Home Business Insights & Advice Securities fraud: Why investors may be misled

Securities fraud: Why investors may be misled

by Sponsored Content
29th Dec 20 10:19 am

Stock investors spend a significant amount of their time poring over the financial reports of various companies. Still, there have been continued reports of fraudulent activities such as the Ponzi scheme, which misled more than 8,000 investors.

A major factor of these incidents is misleading financial information that was provided by a company. Other enterprises may leave out some essential information knowingly if it negatively impacts investors. Some investors also emphasize only the last details in the management report, which is mostly positive. Continue reading to gain more insights.

Misleading financial advice

In most cases, investors have full trust in their financial advisers. Whenever they intend to invest in a particular company, they must consult them. They believe financial professionals have the information they need to help them make an informed decision. Unfortunately, some experts negligently or purposely leave out some material facts about an investment. Consequently, it prevents investors from making fully informed investment decisions.

The investor ends up losing their money since they did not have the right information. In this case, they can have a legal claim for the broker’s misconduct and get compensation for fraud. Other instances when an investor can have a claim of misrepresentation against an adviser include:

  • When money is lost in investment due to a broker’s omission
  • When a financial adviser misrepresents details regarding an investment
  • When a broker doesn’t disclose a conflict of interest about an investment

Misleading stock market results

If you listen to the stock market results of some companies, they always report positive outcomes. However, when those positive results are misrepresented, investors are deceived into believing that such businesses are still doing well.

It gets worse when financial analysts cooperate with them instead of fighting this vice. Under their watch, the rosy numbers are used to mislead potential investors. In reality, some enterprises that seem to be profitable are making huge losses. The analysts who are supposed to call them out are also not making enough effort as expected.

A CNBC report showed that many companies have false results to show a positive outcome in their favor. About 72% of companies had tilted profits that exceeded net income for the first quarter. Still, quarter after quarter, this seems to be a frequent trend. In such cases, the Securities and Exchange Commission should provide oversight to avoid false information in securities exchanges.

Presentation sequence of financial information

Listed companies ensure that they report their earnings for the previous year and also state their plans.

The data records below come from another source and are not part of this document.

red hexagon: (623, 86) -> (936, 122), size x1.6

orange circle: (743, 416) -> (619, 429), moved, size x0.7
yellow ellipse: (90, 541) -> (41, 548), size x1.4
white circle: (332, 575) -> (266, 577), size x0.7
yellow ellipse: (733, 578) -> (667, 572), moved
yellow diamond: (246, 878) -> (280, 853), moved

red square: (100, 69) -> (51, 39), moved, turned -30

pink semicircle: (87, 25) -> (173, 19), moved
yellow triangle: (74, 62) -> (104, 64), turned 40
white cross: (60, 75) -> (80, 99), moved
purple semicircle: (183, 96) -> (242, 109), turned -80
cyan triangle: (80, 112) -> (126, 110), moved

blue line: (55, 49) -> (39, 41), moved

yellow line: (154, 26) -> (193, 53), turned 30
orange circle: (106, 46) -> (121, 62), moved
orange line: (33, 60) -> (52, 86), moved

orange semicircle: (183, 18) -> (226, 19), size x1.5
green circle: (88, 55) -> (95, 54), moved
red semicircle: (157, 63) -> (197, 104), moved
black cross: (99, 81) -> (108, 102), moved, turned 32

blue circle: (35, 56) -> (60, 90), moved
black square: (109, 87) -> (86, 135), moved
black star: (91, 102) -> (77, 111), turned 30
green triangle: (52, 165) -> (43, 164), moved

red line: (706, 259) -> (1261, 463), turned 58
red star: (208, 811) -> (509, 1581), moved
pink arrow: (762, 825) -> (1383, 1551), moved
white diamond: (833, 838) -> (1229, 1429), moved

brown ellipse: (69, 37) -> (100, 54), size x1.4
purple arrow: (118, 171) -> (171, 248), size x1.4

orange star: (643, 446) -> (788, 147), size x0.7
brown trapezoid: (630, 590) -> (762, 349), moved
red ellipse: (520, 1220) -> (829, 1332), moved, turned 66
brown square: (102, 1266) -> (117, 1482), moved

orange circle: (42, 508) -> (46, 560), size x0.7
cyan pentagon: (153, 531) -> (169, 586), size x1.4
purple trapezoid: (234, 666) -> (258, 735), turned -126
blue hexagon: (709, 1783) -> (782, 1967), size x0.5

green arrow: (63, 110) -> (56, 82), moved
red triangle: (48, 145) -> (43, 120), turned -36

Every documented detail is important to any investor, and it may be the difference between a profit or loss in an investment.

However, the presentation order of financial details easily misleads a majority of investors. They don’t take their time to read through the entire document due to the human mind’s limited attention span. Instead, they judge a company’s performance through the information given in the latter sequence.

Although financial information is neutral, value-free, and objective, the order of information influences non-professional investors. Companies can take advantage of this to hide negative details in the mid-section of a report and give positive details towards the end.

Graphs are also used in various reports, and they quickly grab the attention of investors. They can retain them in their memories compared to other documentations. As a result, companies use more graphs to highlight favorable financial performance.


As an investor, you need to be cautious about misleading information, as explained above, which can lead to huge losses. You can always seek compensation for fraud against a company or broker who presents false details. General Electric is one such company that had to pay a penalty of $200 million for giving misleading information to investors.


The above information does not constitute any form of advice or recommendation by London Loves Business and is not intended to be relied upon by users in making (or refraining from making) any investment decisions. Appropriate independent advice should be obtained before making any such decision.